Ya no pretendía que Jillian se convirtiera al islam; solo quería que lo entendiera. Así me entendería a mí y a mi familia. Necesitaba que entendiera que yo había crecido comiendo solo carne preparada según la tradición islámica, es decir, nada de Big Mac. Para tener carne halal, mis padres sacrificaban pollos en nuestro garaje.
Al final, al pasar tiempo con mis padres y cocinar con mi madre en su cocina, Jillian se ganó su aprobación.
El padre de Jillian era otra historia. Cuando ella le contó su intención de casarse conmigo, él le dijo: “Estás cometiendo un gran error”.
Bob no participó en ninguno de los primeros encuentros con nuestra familia. Mis padres y la madre de Jillian, Mary (ella y Bob estaban divorciados), se llevaban bien porque Mary se interesaba de verdad por otras personas y le gustaba hablar con mis padres.
Bob quiso reunirse conmigo cuando Jillian y yo dejamos claras nuestras intenciones de casarnos. Quedamos de vernos en un pequeño restaurante mexicano de Green Bay. Pedimos burritos y me habló de sus preocupaciones.

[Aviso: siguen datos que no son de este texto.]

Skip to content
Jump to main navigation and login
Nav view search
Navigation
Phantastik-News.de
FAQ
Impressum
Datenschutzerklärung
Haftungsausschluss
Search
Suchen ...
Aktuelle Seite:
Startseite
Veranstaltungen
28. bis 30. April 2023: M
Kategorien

Bob temía que su hija se casara con alguien que la obligara a hacer cosas que ella no quería. Imaginé que temía que la obligara a llevar burka o adherirse a la ley islámica, algo que era habitual en las noticias en aquel momento. Me di cuenta de que era su forma de cuidar a su hija.
Intenté responder a las preocupaciones de Bob, dejando mi ego a un lado, pero es difícil e incómodo tratar de refutar las percepciones negativas que alguien tiene de ti. Le aseguré a Bob que en la casa donde crecí, mi madre era el pegamento que mantenía unida a nuestra familia. Jillian sería igual.
A pesar de mis garantías, Bob no estaba convencido, y me di cuenta de que no iba a ser capaz de convencerlo. Y eso estaba bien.
Después de que Jillian y yo postulamos como pareja y nos asignaron juntos las residencias de medicina en las Ciudades Gemelas, en la zona de Mineápolis, nos casamos en una pequeña ceremonia en la sala de la casa de mis padres a la que asistieron 10 personas, entre ellas la madre y la abuela de Jillian. Bob no asistió.
Nueve años después, Jillian y yo tenemos dos hijos que tienen el regalo de haber sido criados por padres de dos países diferentes, dos tradiciones diferentes y dos religiones diferentes. En cuanto a Bob, nos visita de vez en cuando, adora a sus nietos y me llama “un buen tipo”. Mi esperanza para mis hijos es que aprendan de nuestro ejemplo y se conviertan en seres humanos compasivos que aceptan a los demás. A eso lo llamo ejercer mi hombría musulmana.
Istiaq Mian, especialista en medicina hospitalaria en Madison, Wisconsin, está escribiendo un libro de memorias acerca de sus estudios de medicina.